Reproduced exactly, the lines from the start of the material through the line containing "Кримінальні новини" should be the whole answer, with pictures excluded.

::::

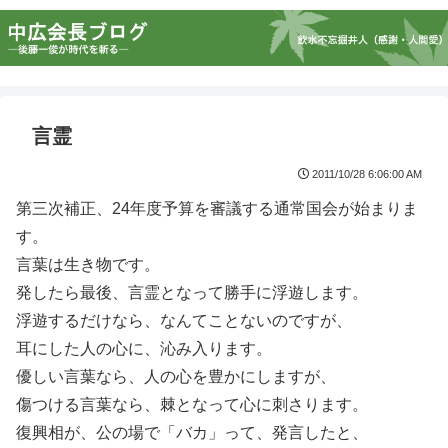
言霊
2011/10/28 6:06:00 AM
第三次補正、24年度予算を審議する通常国会が始まりま
す。
言葉は生き物です。
発したら最後、言霊となって勝手に浮遊します。
浮遊するだけなら、なんてことないのですが、
耳にした人の心に、沁み入ります。
優しい言葉なら、人の心を豊かにしますが、
傷つける言葉なら、棘となって心に刺さります。
復興相が、公の場で「バカ」って、発言したと、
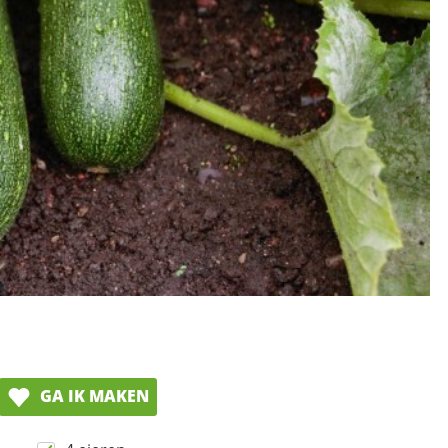
GA IK MAKEN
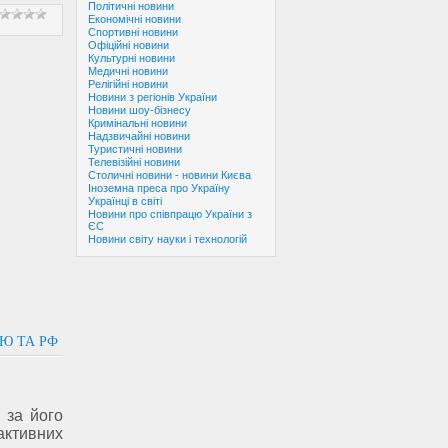
Політичні новини
Економічні новини
Спортивні новини
Офіційні новини
Культурні новини
Медичні новини
Релігійні новини
Новини з регіонів України
Новини шоу-бізнесу
Кримінальні новини
Надзвичайні новини
Туристичні новини
Телевізійні новини
Столичні новини - новини Києва
Іноземна преса про Україну
Українці в світі
Новини про співпрацю України з
ЄС
Новини світу науки і технологій
ОЮ ТА РФ
, за його
 активних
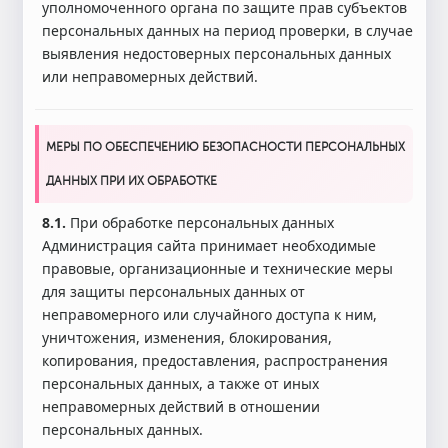
уполномоченного органа по защите прав субъектов
персональных данных на период проверки, в случае
выявления недостоверных персональных данных
или неправомерных действий.
МЕРЫ ПО ОБЕСПЕЧЕНИЮ БЕЗОПАСНОСТИ ПЕРСОНАЛЬНЫХ
ДАННЫХ ПРИ ИХ ОБРАБОТКЕ
8.1.
При обработке персональных данных
Администрация сайта принимает необходимые
правовые, организационные и технические меры
для защиты персональных данных от
неправомерного или случайного доступа к ним,
уничтожения, изменения, блокирования,
копирования, предоставления, распространения
персональных данных, а также от иных
неправомерных действий в отношении
персональных данных.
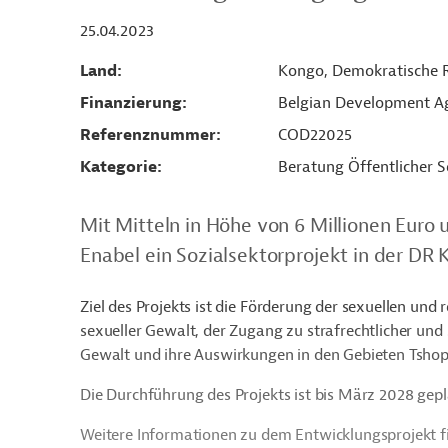
25.04.2023
Land
Kongo, Demokratische 
Finanzierung
Belgian Development Ag
Referenznummer
COD22025
Kategorie
Beratung Öffentlicher S
Mit Mitteln in Höhe von 6 Millionen Euro 
Enabel ein Sozialsektorprojekt in der DR 
Ziel des Projekts ist die Förderung der sexuellen un
sexueller Gewalt, der Zugang zu strafrechtlicher un
Gewalt und ihre Auswirkungen in den Gebieten Tshop
Die Durchführung des Projekts ist bis März 2028 gepl
Weitere Informationen zu dem Entwicklungsprojekt f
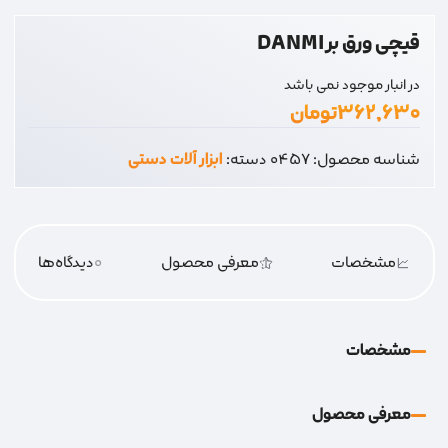
قیچی ورق بر DANMI
در انبار موجود نمی باشد
۳۶۲,۶۳۰
تومان
شناسه محصول:
0457
دسته:
ابزار آلات دستی
مشخصات
معرفی محصول
0
دیدگاه‌‌ها
مشخصات
معرفی محصول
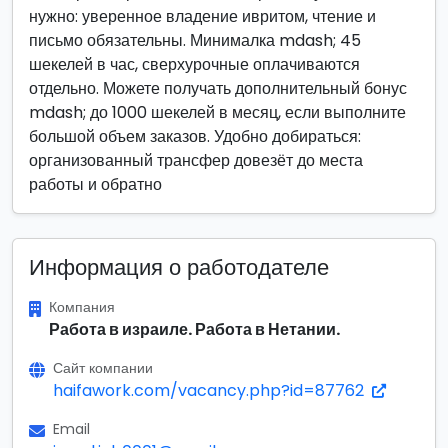
нужно: уверенное владение ивритом, чтение и
письмо обязательны. Минималка mdash; 45
шекелей в час, сверхурочные оплачиваются
отдельно. Можете получать дополнительный бонус
mdash; до 1000 шекелей в месяц, если выполните
большой объем заказов. Удобно добираться:
организованный трансфер довезёт до места
работы и обратно
Информация о работодателе
Компания
Работа в израиле. Работа в Нетании.
Сайт компании
haifawork.com/vacancy.php?id=87762
Email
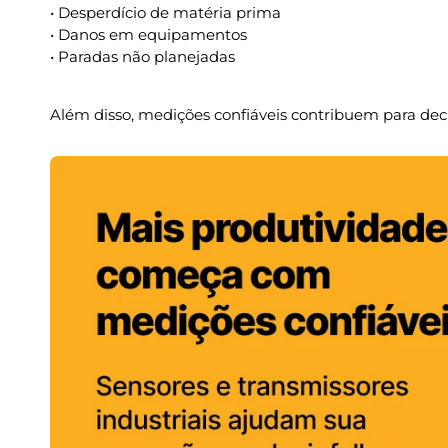
• Desperdício de matéria prima
• Danos em equipamentos
• Paradas não planejadas
Além disso, medições confiáveis contribuem para deci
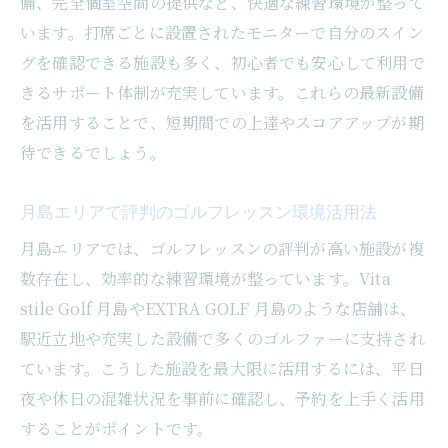
備、完全個室空間の提供など、快適な練習環境が整って
います。打席ごとに設置されたモニターで自分のスイン
グを確認できる施設も多く、初心者でも安心して利用で
きるサポート体制が充実しています。これらの最新設備
を活用することで、短期間での上達やスコアアップが期
待できるでしょう。
月島エリアで評判のゴルフレッスン環境活用法
月島エリアでは、ゴルフレッスンの評判が高い施設が複
数存在し、効率的な練習環境が整っています。Vita
stile Golf 月島やEXTRA GOLF 月島のような店舗は、
駅近立地や充実した設備で多くのゴルファーに支持され
ています。こうした施設を最大限に活用するには、平日
夜や休日の混雑状況を事前に確認し、予約を上手く活用
することがポイントです。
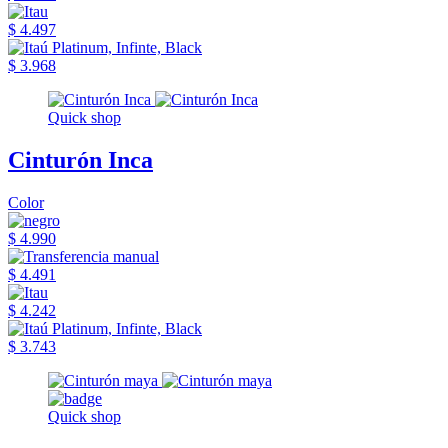
$ 4.497
$ 3.968
Quick shop
Cinturón Inca
Color
$ 4.990
$ 4.491
$ 4.242
$ 3.743
Quick shop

::::

• [Result of this exercise]:
言霊
2011/10/28 6:06:00 AM
第三次補正、24年度予算を審議する通常国会が始まりま
す。
言葉は生き物です。
発したら最後、言霊となって勝手に浮遊します。
浮遊するだけなら、なんてことないのですが、
耳にした人の心に、沁み入ります。
優しい言葉なら、人の心を豊かにしますが、
傷つける言葉なら、棘となって心に刺さります。
復興相が、公の場で「バカ」って、発言したと、
GA IK MAKEN
Політичні новини
Економічні новини
Спортивні новини
Офіційні новини
Культурні новини
Медичні новини
Релігійні новини
Новини з регіонів України
Новини шоу-бізнесу
Кримінальні новини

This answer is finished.